実はセガール映画が好きなのはアクションもそうなんですがこの全てにおいて「大味」なところが大好きなんです。最近はやれ感情移入がどうの、伏線がこうのと映画を見ながら考えることがいっぱいです。それも楽しいのですが、「俺、良い奴、お前悪い奴、俺お前やっつける」みたいなストーリーも楽しいです。「何故セガールが日本で人気なのか」みたいな考察があったのですが、とても興味深いです。
そして、もう一つの理由として挙げたいのは見る側が安心感を持って見ることができることだ。基本的にセガール作品は勧善懲悪。警官やFBI、軍人、スパイなど、アクション・ヒーローを演じながら、得意のマーシャルアーツで悪を蹴散らす爽快さ。どんなピンチに陥ろうと、この人は顔色一つ変えず、それを乗り切り、最後には勝利を手にする。ワンパターンと言ってしまえばそれまでだが、見る側には『水戸黄門』の印籠にも似た安心感を抱けるのだ。
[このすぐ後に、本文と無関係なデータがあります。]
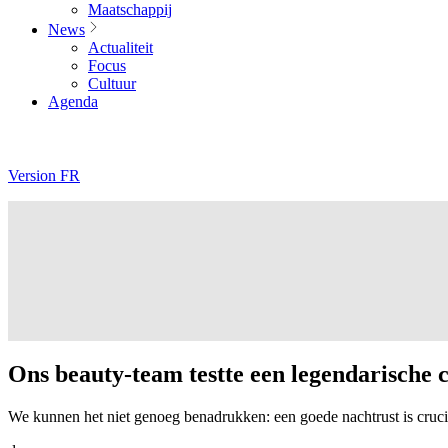
Maatschappij
News
Actualiteit
Focus
Cultuur
Agenda
Version FR
Ons beauty-team testte een legendarische c
We kunnen het niet genoeg benadrukken: een goede nachtrust is crucia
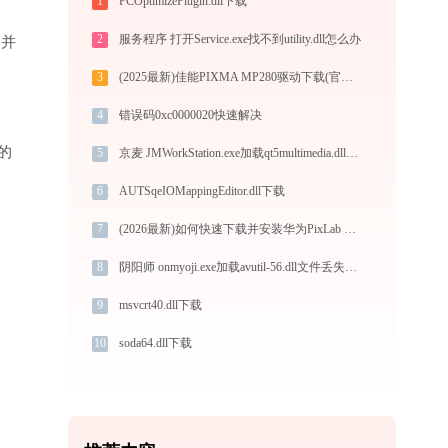
1
PCOptimizePlugin.dll下载
2
服务程序 打开Service.exe找不到utility.dll怎么办
”并
3
(2025最新)佳能PIXMA MP280驱动下载(官方Win10/Win11)
4
错误码0xc0000020快速解决
的
5
京麦 JMWorkStation.exe加载qt5multimedia.dll文件丢失处理办法
6
AUTSqeIOMappingEditor.dll下载
7
(2026最新)如何快速下载并安装华为PixLab V1畅打版打印机驱动：详细步骤解析
8
阴阳师 onmyoji.exe加载avutil-56.dll文件丢失处理办法
9
msvcrt40.dll下载
10
soda64.dll下载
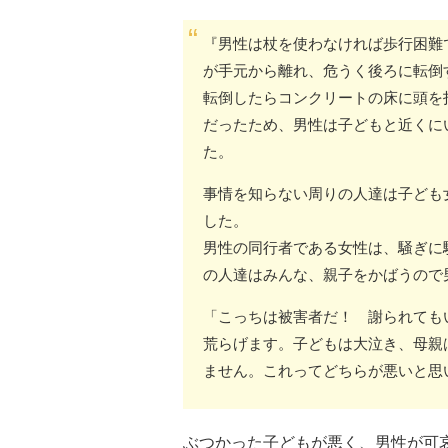
『男性は杖を使わなければ歩行困難
が手元から離れ、危うく後ろに転倒
転倒したらコンクリートの床に頭を
だったため、男性は子どもと近くに
た。
事情を知らない周りの人達は子ども
した。
男性の同行者である女性は、騒ぎに
の人達はみんな、親子をかばうので
「こっちは被害者だ！ 謝られても
荒らげます。子どもは大泣き、母親
ません。これってどちらが悪いと思
ぶつかった子どもが悪く、男性が可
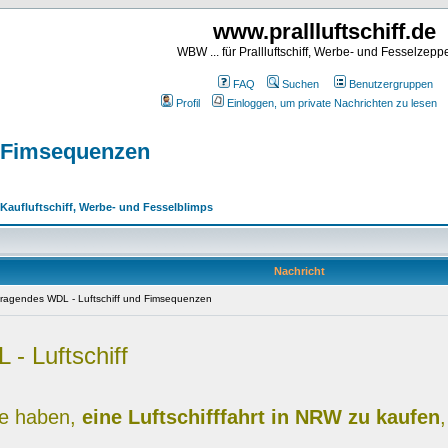
www.prallluftschiff.de
WBW ... für Prallluftschiff, Werbe- und Fesselzeppe
FAQ
Suchen
Benutzergruppen
Profil
Einloggen, um private Nachrichten zu lesen
d Fimsequenzen
I. Kaufluftschiff, Werbe- und Fesselblimps
Nachricht
ragendes WDL - Luftschiff und Fimsequenzen
- Luftschiff
se haben,
eine Luftschifffahrt in NRW zu kaufen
つまり、セガール映画は水戸黄門だったり、現代の歌舞伎っぽいところがあるなぁと思うのです。基本的にセガール映画って悪そうな奴は本当に悪そうになっていて、セガールが出てきたら「よっ待ってました!ポンポンポン!」みたいな感じで最後にボカスカと謎の格闘技で大見得を切ってなんか美女と絡んで終了、みたいなわかりやすいところがいいんです。
今回の『沈黙の監獄』では敵は交渉のために指を切り落としたり容赦なく殺したり、なかなか悪者としてたっぷり「悪」の匂いをまとっています。悪い奴がいるならやっつけなきゃ! という感じが見ている方にも伝わってきます。
そして予定調和のようにオースティンにやられ、セガールにボコボコにされる悪党のボス。セガールを前に防弾チョッキを脱ぎ捨てて肉弾戦で倒してやると言うのはどう考えても死亡フラグです。そういう歌舞伎のような「メタ視点」も楽しみどころのひとつでもあります。
CIAの裏金がどうのとか、そういうのは刺身のツマみたいなものです。最終的に正義と平和と美女を救えば万々歳。それでいいんです。画面と演出が派手でストーリーがシンプル、そういう映画も楽しいです。